Cambridge Science Festival

This is a guest post by Brianne Kent, who is a Gates scholar at the University of Cambridge where she is researching the neurobiological basis of memory.

Each year, the University of Cambridge hosts a two week science festival that welcomes 30,000 visitors and hosts over 250 events. The aim of the festival is to provide “the public with opportunities to explore and discuss issues of scientific interest and concern and to raise aspirations by encouraging young people to consider a career in science, technology, engineering or mathematics.”

This year we presented the She Blinded Me With Science collaboration in the Department of Psychology. The Violet Transmission/Science Grrl music video was projected on a large screen at the back of the room and played continuously throughout the day. We also had individual monitors playing the interviews with the ScienceGrrls that appeared in the music video. Visitors were able to listen to the music video or the interviews through headphones hooked up to the display.

Cambridge Science Festival ScienceGrrlThe department had a constant stream of people coming to learn about the research happening in Cambridge. The day started with an older crowd of adults but as the day went on, more and more young children visited the department.

Most of the other displays were put together by graduate students and postdoctoral researchers and used educational games to teach the visitors about a wide range of topics such as the Stroop Effect, autism, social networks, implicit learning, and how feelings of disgust can affect decisions of morality.

The #SheBlindedMeWithScience display was a big hit and attracted listeners of all ages. As one of the visitors remarked, “It is great to see the young girls listening to the interviews. They get to see that women in science careers are normal women. They are just like women in any other type of career. This is such an important message for both girls and boys to receive at an early age”. Comments like these were repeated throughout the day, such as when an older woman said candidly “It is a wonderful message that you don’t need to be frumpy to be a scientist. These women in the video are feminine and have big brains”.

One mother who had brought her young son to the Science Festival praised the mission of the project. She said that it is “amazing how much implicit bias there is about gender,” and even though her and her husband tried to avoid it, her son picked up on normative gender expectations at a very early age. She continued by saying, “It is so important for young children to see real women in science careers. By the time they are teenagers, it is too late, they already have it in their heads that there are boy careers and girl careers”.

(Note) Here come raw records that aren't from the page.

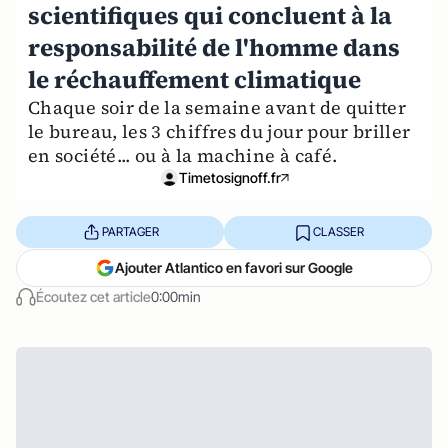
scientifiques qui concluent à la
responsabilité de l'homme dans
le réchauffement climatique
Chaque soir de la semaine avant de quitter
le bureau, les 3 chiffres du jour pour briller
en société... ou à la machine à café.
Timetosignoff.fr
PARTAGER
CLASSER
Ajouter Atlantico en favori sur Google
Écoutez cet article
0:00min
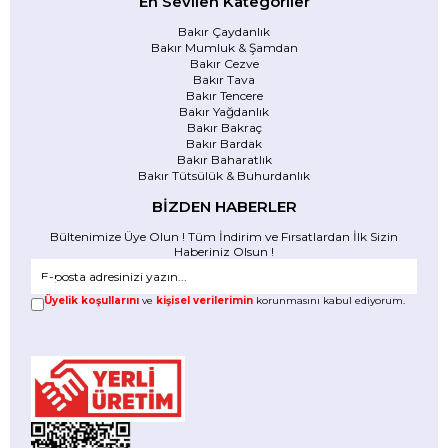
En Sevilen Kategoriler
Bakır Çaydanlık
Bakır Mumluk & Şamdan
Bakır Cezve
Bakır Tava
Bakır Tencere
Bakır Yağdanlık
Bakır Bakraç
Bakır Bardak
Bakır Baharatlık
Bakır Tütsülük & Buhurdanlık
BİZDEN HABERLER
Bültenimize Üye Olun ! Tüm İndirim ve Fırsatlardan İlk Sizin
Haberiniz Olsun !
Üyelik koşullarını
ve
kişisel verilerimin
korunmasını kabul ediyorum.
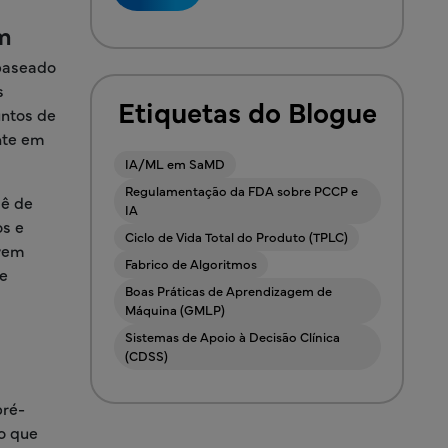
em
baseado
s
Etiquetas do Blogue
untos de
nte em
IA/ML em SaMD
Regulamentação da FDA sobre PCCP e
iê de
IA
os e
Ciclo de Vida Total do Produto (TPLC)
evem
Fabrico de Algoritmos
de
Boas Práticas de Aprendizagem de
Máquina (GMLP)
Sistemas de Apoio à Decisão Clínica
(CDSS)
pré-
o que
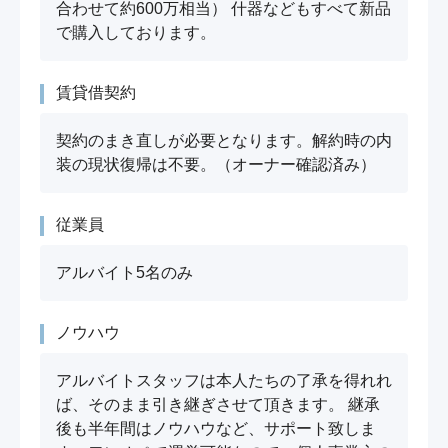
合わせて約600万相当） 什器などもすべて新品
で購入しております。
賃貸借契約
契約のまき直しが必要となります。解約時の内
装の現状復帰は不要。（オーナー確認済み）
従業員
アルバイト5名のみ
ノウハウ
アルバイトスタッフは本人たちの了承を得れれ
ば、そのまま引き継ぎさせて頂きます。 継承
後も半年間はノウハウなど、サポート致しま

Another woman visiting the display explained that her neighbour’s young daughter who was exploring the festival with her, wants to be a scientist when she grows up. She said that this is because the young girl knows female scientists, and thinks that “she likely would not have that ambition if she didn’t know a woman scientist.”

Brianne Kent

Brianne Kent

Overall, the exhibit was a great success. However, the coordinator of the event has urged us to take it to “the next level” next year and make it more interactive because children don’t enjoy sitting still and watching videos. Is there a way to make the interviews and music video more interactive? Will there be #SheBlindedMeWithScience computer game in the future?